The decision, announced today, will for some website owners mark the end of a bugbear that may have unnecessarily frightened visitors away by suggesting it suffered from vaguely described security issues when in fact, as Google has now admitted, were imperfectly implemented HTTPS that was still an improvement on unencrypted HTTP.
In September’s Chrome release number 45, Google had four different warnings including secure “HTTPS”, “HTTP”, “HTTPS with minor errors”, and “broken HTTPS”.
When visiting an encrypted HTTPS website, such as a bank’s website, Chrome typically displays a green padlock icon to communicate that the browser is on a secure connection and that the website’s digital (SSL) certificate proves it’s the site it claims to be.
Visit most news websites in Chrome and the browser will display a blank page icon in the address bar, signifying it’s an HTTP website on an unencrypted connection that lacks an SSL certificate to validate its identity.
A third icon, a padlock on a red background overlaid by a strike symbol or cross, indicates broken HTTPS and that the site could be a phishing page.
The fourth icon — a yellow triangle on a padlock and the one that will vanish from Chrome 46— signifies “HTTPS with minor errors” such as “mixed content” issues, which occurs when an HTTPS page draws on non-secure resources, such as an HTTP image or advertisement.
Google also began using the yellow triangle in Chrome 39 to signify that a website was using a SHA-1 SSL certificate, which it considered a deprecated or insecure practice. Other browser makers, including Microsoft and Mozilla, have also committed to phasing out SHA-1 certificates imminently for the same reasons.
Starting with Chrome 46 however, on pages where Chrome detects insecure practices the browser will simply present the HTTP blank page icon.

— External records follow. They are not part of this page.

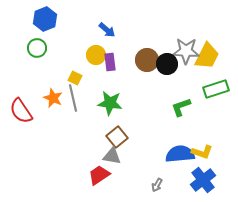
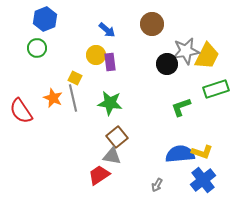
gray star: rotated 12 degrees counterclockwise
brown circle: moved 5 px right, 36 px up
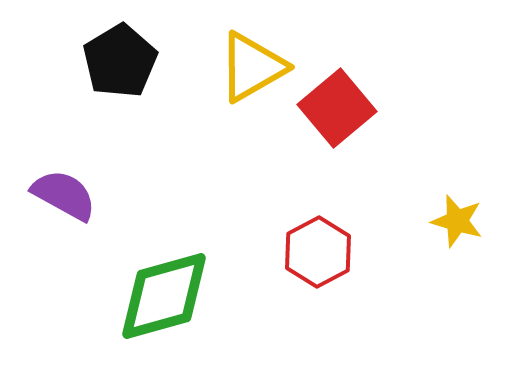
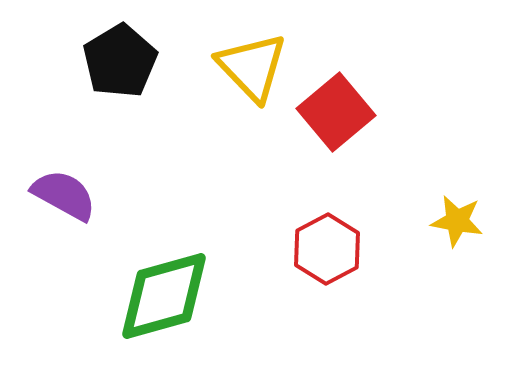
yellow triangle: rotated 44 degrees counterclockwise
red square: moved 1 px left, 4 px down
yellow star: rotated 6 degrees counterclockwise
red hexagon: moved 9 px right, 3 px up
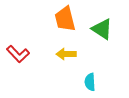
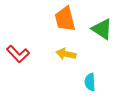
yellow arrow: rotated 12 degrees clockwise
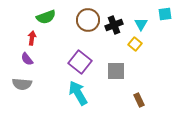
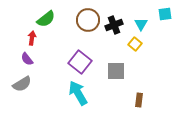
green semicircle: moved 2 px down; rotated 18 degrees counterclockwise
gray semicircle: rotated 36 degrees counterclockwise
brown rectangle: rotated 32 degrees clockwise
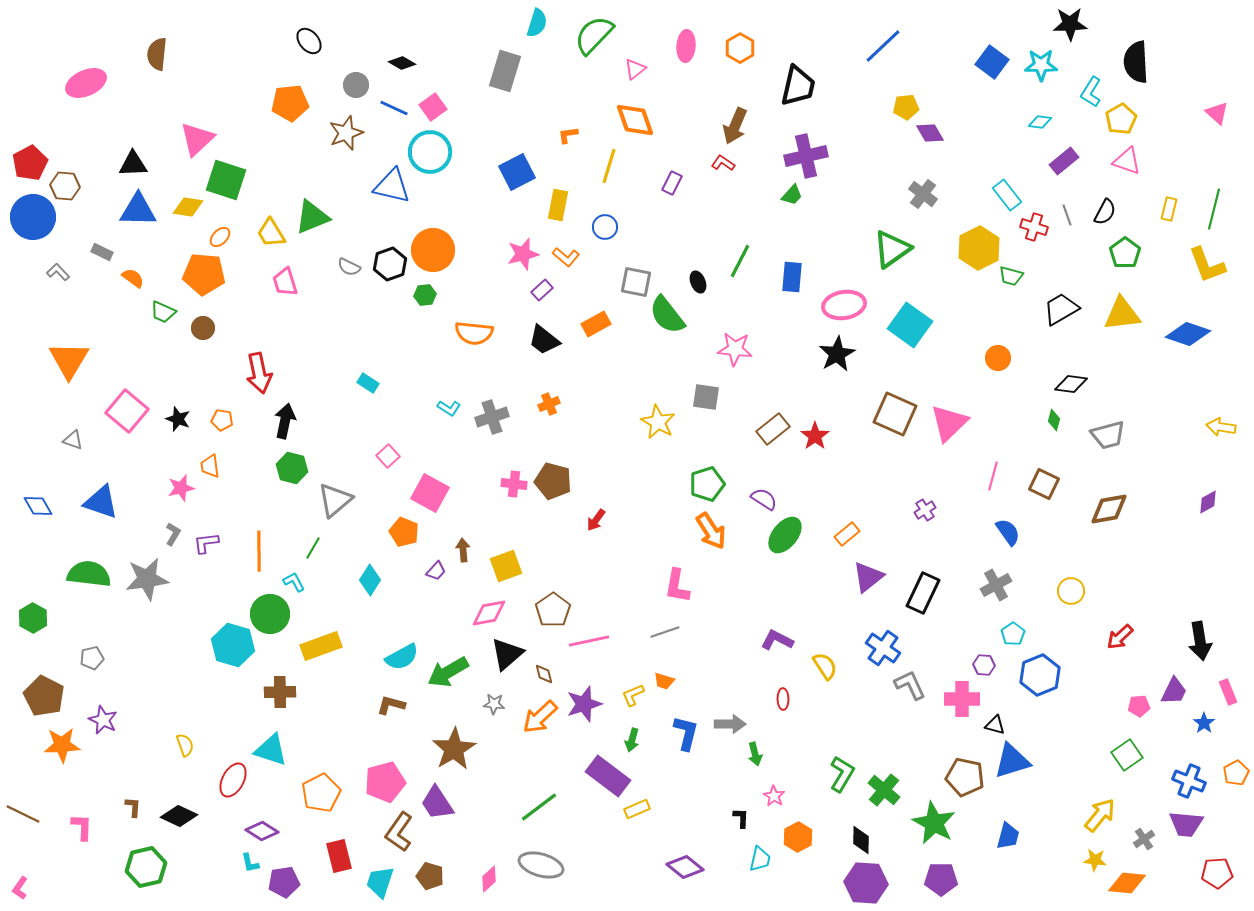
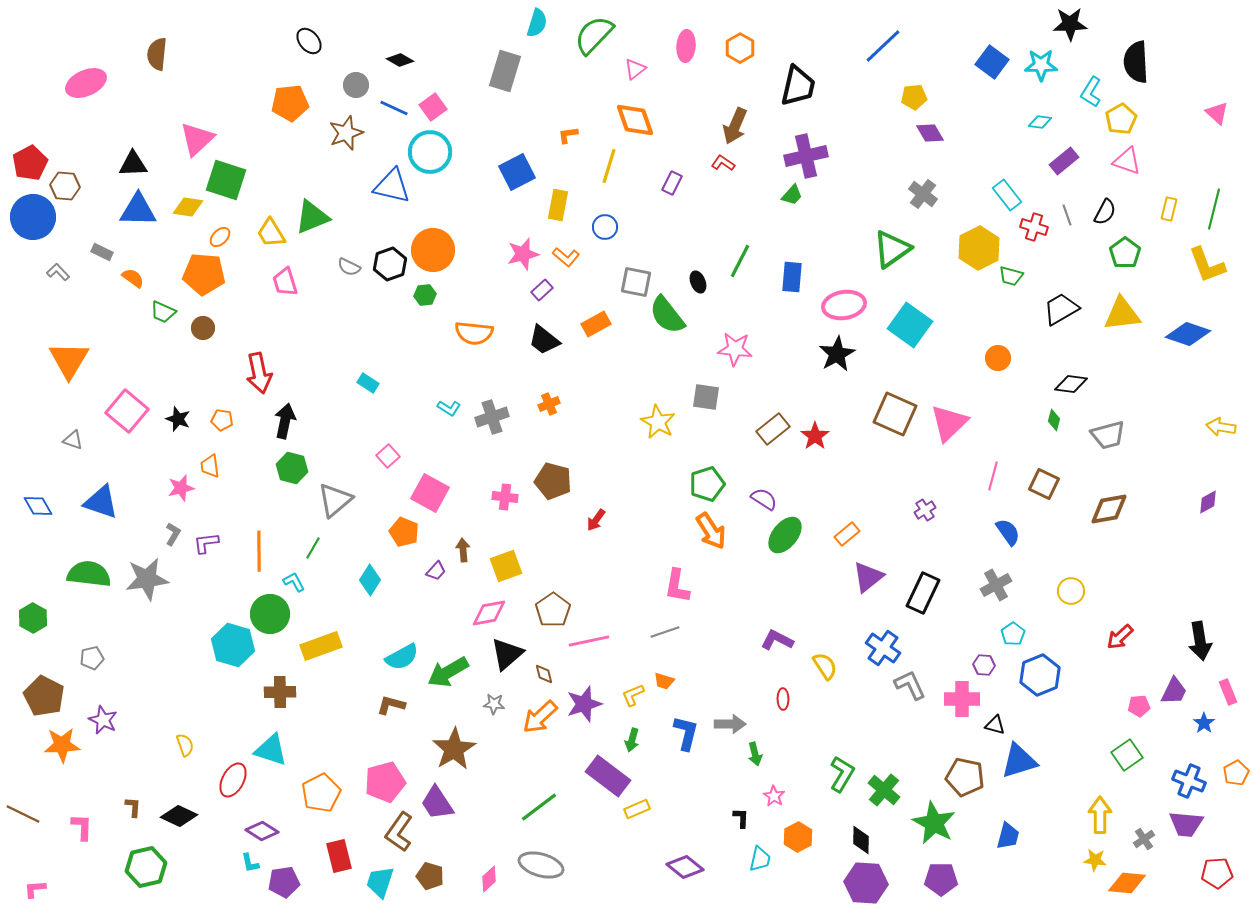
black diamond at (402, 63): moved 2 px left, 3 px up
yellow pentagon at (906, 107): moved 8 px right, 10 px up
pink cross at (514, 484): moved 9 px left, 13 px down
blue triangle at (1012, 761): moved 7 px right
yellow arrow at (1100, 815): rotated 39 degrees counterclockwise
pink L-shape at (20, 888): moved 15 px right, 1 px down; rotated 50 degrees clockwise
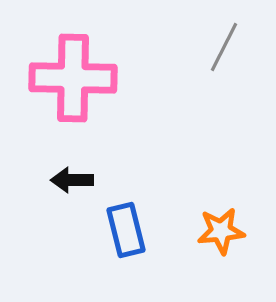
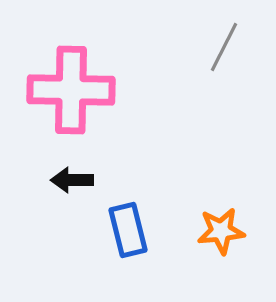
pink cross: moved 2 px left, 12 px down
blue rectangle: moved 2 px right
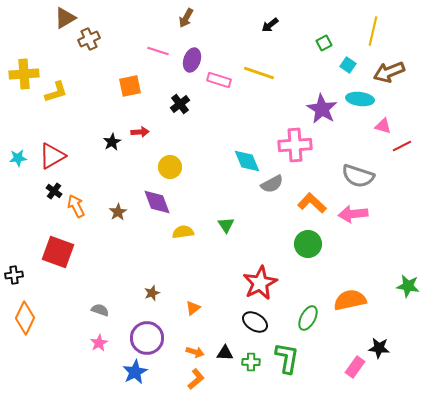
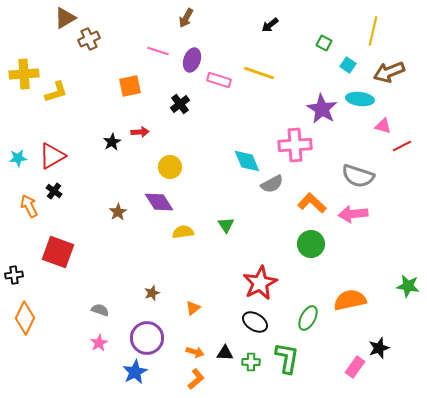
green square at (324, 43): rotated 35 degrees counterclockwise
purple diamond at (157, 202): moved 2 px right; rotated 12 degrees counterclockwise
orange arrow at (76, 206): moved 47 px left
green circle at (308, 244): moved 3 px right
black star at (379, 348): rotated 25 degrees counterclockwise
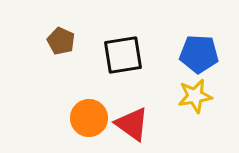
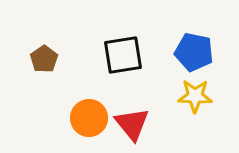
brown pentagon: moved 17 px left, 18 px down; rotated 12 degrees clockwise
blue pentagon: moved 5 px left, 2 px up; rotated 9 degrees clockwise
yellow star: rotated 12 degrees clockwise
red triangle: rotated 15 degrees clockwise
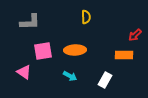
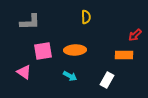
white rectangle: moved 2 px right
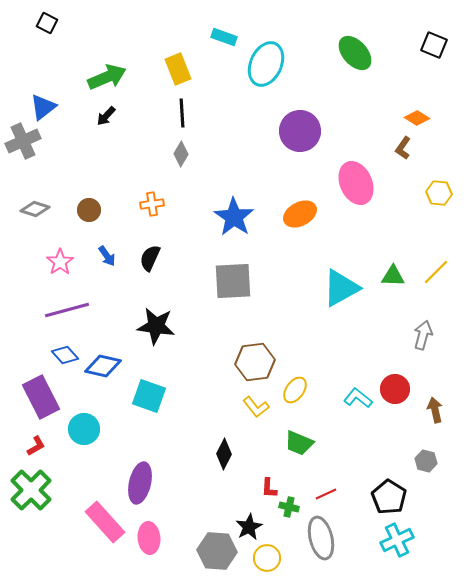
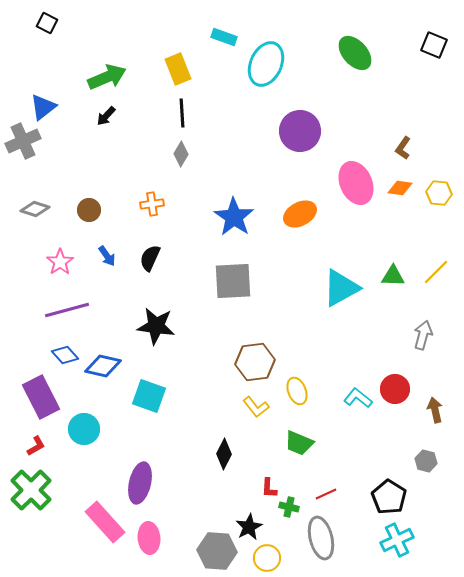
orange diamond at (417, 118): moved 17 px left, 70 px down; rotated 25 degrees counterclockwise
yellow ellipse at (295, 390): moved 2 px right, 1 px down; rotated 56 degrees counterclockwise
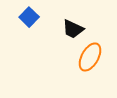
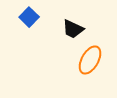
orange ellipse: moved 3 px down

As Google notes, the site “may not be fully secured, but it will usually not be less secure than before” it’s transition from HTTP to HTTPS.
This fact partially explains the move. Another reason is that the yellow icon was confusing.
“We’ve come to understand that our yellow “caution triangle” badge can be confusing when compared to the HTTP page icon, and we believe that it is better not to emphasize the difference in security between these two states to most users,” Google said.
The other is that the yellow warning icon could have had the perverse effect of discouraging website operators from making the shift to HTTPS for fear they may be penalised due to that confusion.
“Removing the yellow “caution triangle” badge means that most users will not perceive a warning on mixed content pages during such a migration. We hope that this will encourage site operators to switch to HTTPS sooner rather than later,” said Google.
The downside is that users won’t see a warning when they visit a mixed content page, which could, for example, be exploited by an attacker to launch a cross-site scripting attack on a browser.
“We have to strike a balance: representing the security state of a webpage as accurately as possible, while making sure users are not overwhelmed with too many possible states and details,” said Google.
The search company also pointed out atet in the long run it hopes to display all HTTP content as non-secure to indicate that a particular page offers no data security whatsoever.